Based on recent data on patients undergoing surgery for hereditary predisposition, subcutaneous bilateral risk reducing mastectomy, total mastectomy and increasingly skin sparing mastectomy were the procedures of choice and in most of the instances this was followed by bilateral breast reconstruction. It is highly recommended that these patients be seen and managed by surgeons with expertise in the field of reconstruction, thus providing a wide range of reconstructive options to the patients.
If a patient wishes to proceed with bilateral risk reducing mastectomy, reconstruction options are discussed in great length with the patient in the presence of a close friend or a relative. These reconstructive options include either using patient’s own tissue, which is also known as autologous reconstruction, or reconstruction using breast implants and at times adium (Strattice), which is called heterologous reconstruction.
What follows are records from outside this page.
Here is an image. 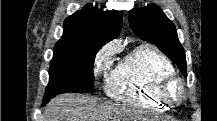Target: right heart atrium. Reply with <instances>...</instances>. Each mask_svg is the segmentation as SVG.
Segmentation results:
<instances>
[{
    "label": "right heart atrium",
    "mask_w": 217,
    "mask_h": 121,
    "mask_svg": "<svg viewBox=\"0 0 217 121\" xmlns=\"http://www.w3.org/2000/svg\"><path fill=\"white\" fill-rule=\"evenodd\" d=\"M113 52L114 48L108 45L97 54L94 67L95 74H100L105 69Z\"/></svg>",
    "instance_id": "d8ad5b80"
}]
</instances>
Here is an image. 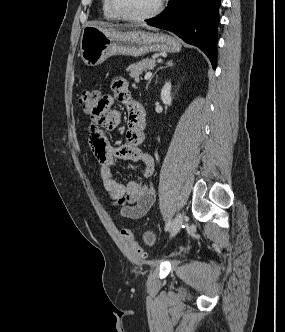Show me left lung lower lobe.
<instances>
[{
	"instance_id": "left-lung-lower-lobe-1",
	"label": "left lung lower lobe",
	"mask_w": 285,
	"mask_h": 332,
	"mask_svg": "<svg viewBox=\"0 0 285 332\" xmlns=\"http://www.w3.org/2000/svg\"><path fill=\"white\" fill-rule=\"evenodd\" d=\"M220 4L221 0H171L167 10L146 22L199 47L215 69Z\"/></svg>"
}]
</instances>
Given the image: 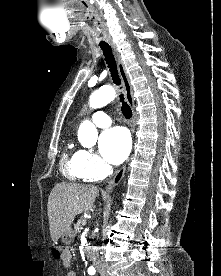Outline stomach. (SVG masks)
I'll list each match as a JSON object with an SVG mask.
<instances>
[{
    "instance_id": "1",
    "label": "stomach",
    "mask_w": 221,
    "mask_h": 276,
    "mask_svg": "<svg viewBox=\"0 0 221 276\" xmlns=\"http://www.w3.org/2000/svg\"><path fill=\"white\" fill-rule=\"evenodd\" d=\"M74 236V231L70 228L61 236V240L64 244L70 245L74 240Z\"/></svg>"
}]
</instances>
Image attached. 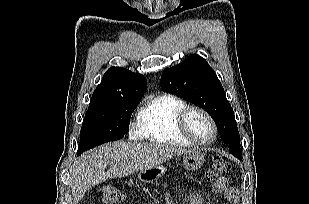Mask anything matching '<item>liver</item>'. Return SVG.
I'll return each mask as SVG.
<instances>
[{"instance_id": "6515ba94", "label": "liver", "mask_w": 309, "mask_h": 204, "mask_svg": "<svg viewBox=\"0 0 309 204\" xmlns=\"http://www.w3.org/2000/svg\"><path fill=\"white\" fill-rule=\"evenodd\" d=\"M186 152L168 145L125 141L107 143L85 152L70 171L74 201L79 202L87 191L107 179L149 169ZM107 165L110 169L105 171Z\"/></svg>"}]
</instances>
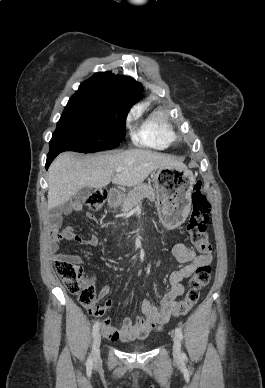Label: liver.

Mr. Ahmad has extensive experience in performing bilateral risk reducing mastectomy for patients who have either a very strong family history of breast cancer and have decided to proceed with bilateral mastectomy after proper consultation, or patients who have tested positive for BRCA1 or BRCA2.
Mr. Ahmad discusses these options on several occasions in his reconstructive clinic and goes through every small detail of the procedure, answering all possible questions from patients and their relatives.
Mr Ahmad offers the following types of breast reconstruction to his patients:
- Latissimus Dorsi reconstruction
- Pedicle TRAM
- Lower sling and implant based reconstruction
- Strattice-based implant breast reconstruction
However other options are also discussed in detail.
Mr. Ahmad provides risk reducing prophylactic mastectomy and reconstruction at both at his private clinic and NHS practice.